The records Start Marker
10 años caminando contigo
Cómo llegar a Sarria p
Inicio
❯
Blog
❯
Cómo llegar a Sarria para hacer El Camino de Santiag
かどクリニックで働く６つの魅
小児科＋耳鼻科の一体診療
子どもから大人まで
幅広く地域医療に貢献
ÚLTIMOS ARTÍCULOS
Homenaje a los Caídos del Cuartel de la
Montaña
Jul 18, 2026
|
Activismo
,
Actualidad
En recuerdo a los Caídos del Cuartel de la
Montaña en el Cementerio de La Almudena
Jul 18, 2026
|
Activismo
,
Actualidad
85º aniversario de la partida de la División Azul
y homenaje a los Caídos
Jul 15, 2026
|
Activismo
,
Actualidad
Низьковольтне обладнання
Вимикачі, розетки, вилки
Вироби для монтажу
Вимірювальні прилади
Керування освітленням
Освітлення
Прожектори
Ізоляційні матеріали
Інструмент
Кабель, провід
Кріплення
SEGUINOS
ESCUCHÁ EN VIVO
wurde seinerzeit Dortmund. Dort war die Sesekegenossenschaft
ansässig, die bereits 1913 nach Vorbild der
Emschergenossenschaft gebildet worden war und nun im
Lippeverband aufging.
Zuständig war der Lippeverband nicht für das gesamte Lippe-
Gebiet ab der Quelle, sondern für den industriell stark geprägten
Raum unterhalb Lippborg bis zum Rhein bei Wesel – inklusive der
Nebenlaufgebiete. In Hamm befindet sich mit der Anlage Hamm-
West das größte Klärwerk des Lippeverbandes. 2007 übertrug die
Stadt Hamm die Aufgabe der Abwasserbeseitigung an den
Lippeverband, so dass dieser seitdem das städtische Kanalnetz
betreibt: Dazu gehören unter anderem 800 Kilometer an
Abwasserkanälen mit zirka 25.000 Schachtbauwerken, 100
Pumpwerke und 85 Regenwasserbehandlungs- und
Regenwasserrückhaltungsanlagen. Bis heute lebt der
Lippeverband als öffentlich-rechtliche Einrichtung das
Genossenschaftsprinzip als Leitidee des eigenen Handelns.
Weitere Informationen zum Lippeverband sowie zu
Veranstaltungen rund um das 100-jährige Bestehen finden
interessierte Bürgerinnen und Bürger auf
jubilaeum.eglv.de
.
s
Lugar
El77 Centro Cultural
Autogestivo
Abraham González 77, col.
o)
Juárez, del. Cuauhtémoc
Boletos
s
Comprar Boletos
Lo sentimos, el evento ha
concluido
The records End Marker
- [Assignment] Go line by line through the material above and return each one that includes "Caídos".

- [Exercise response]
Homenaje a los Caídos del Cuartel de la
En recuerdo a los Caídos del Cuartel de la
y homenaje a los Caídos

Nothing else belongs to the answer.